Moving from Descriptive Analyses Into Inference
Objectives: In this notebook, we’ll discuss the Scientific Method as it relates to data-based research. We’ll also discuss ethical analyses and avoiding \(p\)-hacking (also known as data snooping or data dredging).
Exploratory Analysis and Sample Data versus Inference and Populations
In the previous notebook, TidyAnalysesInR
, you conducted an exploratory analysis of the penguins_samp1
dataset. You summarized individual variables and looked for associations between groups of variables. Everything you did there only reflected the \(44\) penguins in that particular dataset though. These were your sample penguins, and you did a great job describing them – but how can we use those sample penguins to make and project claims about all penguins?
The Importance of Random Representative Samples
The good news is that, under certain conditions, we can use sample data to make claims at the population level. Those conditions are
- that the sample is randomly selected.
- that the sample is representative of the population.
Even when these conditions are satisfied, we know that repeated samples will result in slightly different summary characteristics, but statistical tools help us to quantify how much these summary characteristics are expected to vary from one sample to the next. Gaining a handle on this sample variation allows us to estimate how far the true population characteristics may fall from our sample characteristics. Understanding this allows us to make assertions (with some degree of confidence) regarding the population we seek to understand.
There will be more on these statistical tools and using them to build estimates for population characteristics (population parameters) in the next notebook. For now, we’ll highlight some pitfalls and some of the ways statistical inference can go wrong.
What to Watch Out for In Inference
It’s worth highlighting some avoidable pitfalls when conducting statistical inference as well as understanding some issues that are unavoidable. We’ll discuss the avoidable issue of data snooping/data dredging/p-hacking, and we’ll also highlight unavoidable errors that come along with the uncertainty inherent in our samples.
We’ll start with the issue of data snooping below.
Why Can’t We Use penguins_samp1
Anymore?
We’ve looked at our sample penguins data already. We explored that data without making any hypotheses ahead of time. We searched for relationships within that data set and we were successful in finding some.
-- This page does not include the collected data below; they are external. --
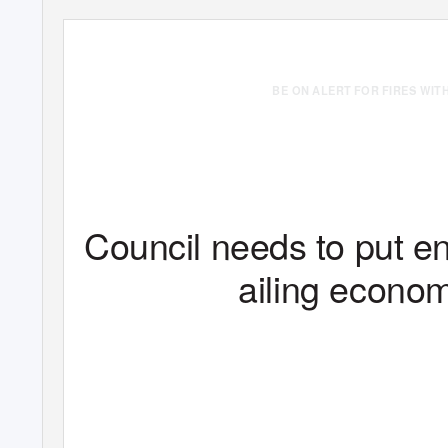
BE ON ALERT FOR FIRES WIT
Vol. VII, No. 313, 12
Waxing of Tabodwe
1382 ME
th
Council needs to put en
ailing econo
How do we know that those relationships/associations aren’t just noise in the data? Simply put, we don’t!
Unfortunately, we can’t go back on this now either. As ethical scientists, we can’t use the penguins_samp1
data for inference tasks because we know what those data say. We are now in a scenario where the data has informed which questions should be asked, whereas the data should only be used to answer the questions we had before we looked at it. To put it in terms analogous to schooling – the data wrote the exam, so certainly the data has an advantage in answering the questions.
For Example: In our analysis from the TidyAnalysesInR
notebook, at the end of our exploratory analysis, we asked whether the average penguin bill_length_mm
exceeded \(45\)mm. I suggested that you ask this questions because the average bill length for a penguin in that dataset was over \(46\)mm. If we test that hypothesis using the data from last time (penguins_samp1
), it should be no surprise that we obtain a statistically significant result – we snooped for it.
Uncertainty and Errors in Statistics
Statistics helps us better understand the world around us by quantifying uncertainty. This means that none of the claims we make using statistics can be made with 100% certainty. Perhaps you remember two major tools from inferential statistics – confidence intervals and hypothesis tests.
Confidence Intervals: Provide a range of plausible values within which we expect a population parameter to live. For a 95% confidence interval, we would expect that if 100 independent random samples were collected and a confidence interval for our parameter of interest was built corresponding to each sample, approximately 95 of those confidence intervals would contain the true population parameter.
- We don’t take 100 independent random samples – we take a single one. How do we know that the random sample we’ve obtained isn’t one of those 5% of samples resulting in a confidence interval that doesn’t contain the true population parameter? We don’t – we just know that it is more likely that we’ve obtained an interval that does contain the population parameter we are looking for.
- If the cost of building an interval that misses the population parameter is quite high, then we’ll need to change our confidence level. For example, building 99% confidence intervals, we expect only one out of every 100 random samples to result in a confidence interval that misses the population parameter.
Hypothesis Tests: In classical hypothesis testing, we assume a null claim (“there’s nothing to see here”) against an alternative. In doing so, our goal is to determine whether our data are compatible with the null claim or if the observed data is so extremely unlikely under the assumption that the null claim is true, that we should believe the alternative to be true instead. Like with confidence intervals, there is no guarantee that we come to the correct decision, even if all of our math is right and our samples are random. There are two types of errors that can be made.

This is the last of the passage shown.